The fraction of retracted papers due to scientific misconduct was estimated at two-thirds, according to studies of 2047 papers published since 1977. Misconducted included fraud and plagiarism. Another one-fifth were retracted because of mistakes, and the rest were pulled for unknown or other reasons. [3]

A separate study analyzed 432 claims of genetic links for various health risks that vary between men and women.
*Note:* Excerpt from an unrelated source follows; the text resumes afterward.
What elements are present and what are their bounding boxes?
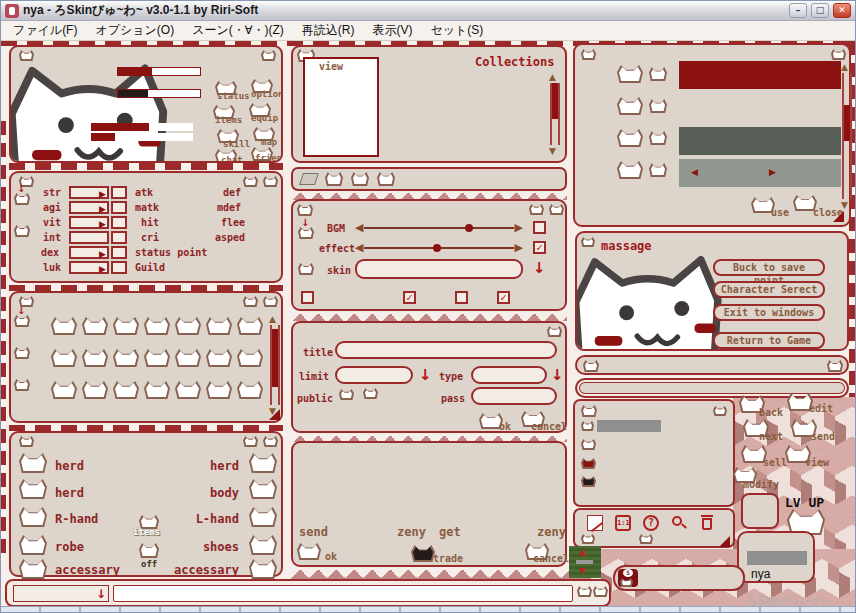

Only one of these claims proved to be consistently reproducible. Another meta review, found that of the 49 most-cited clinical research studies published between 1990 and 2003, more than 40 percent of them were later shown to be either totally wrong or significantly incorrect. [5] [6]

Biological sciences

In 2012 biotech firm Amgen was able to reproduce just six of 53 important studies in cancer research. Earlier, a group at Bayer, a drug company, successfully repeated only one fourth of 67 important papers. In 2000-10 roughly 80,000 patients took part in clinical trials based on research that was later retracted because of mistakes or improprieties. [1]

Paleontology

Nathan Mhyrvold failed repeatedly to replicate the findings of several papers on dinosaur growth. Dinosaurs added a layer to their bones each year. Tyrannosaurus rex was thought to have increased in size by more than 700 kg a year, until Mhyrvold showed that this was a factor of 2 too large. In 4 of 12 papers he examined, the original data had been lost. In three, the statistics were correct, while three had serious errors that invalidated their conclusions. Two papers mistakenly relied on data from these three. He discovered that some of the paper's graphs did not reflect the data. In one case, he found that only four of nine points on the graph came from data cited in the paper. [7]

Major retractions

Torcetrapib was originally hyped as a drug that could block a protein that converts HDL cholesterol into LDL with the potential to "redefine cardiovascular treatment". One clinical trial showed that the drug could increase HDL and decrease LDL. Two days after Pfizer announced its plans for the drug, it ended the Phase III clinical trial due to higher rates of chest pain and heart failure and a 60 percent increase in overall mortality. Pfizer had invested more than $1 billion in developing the drug. [5]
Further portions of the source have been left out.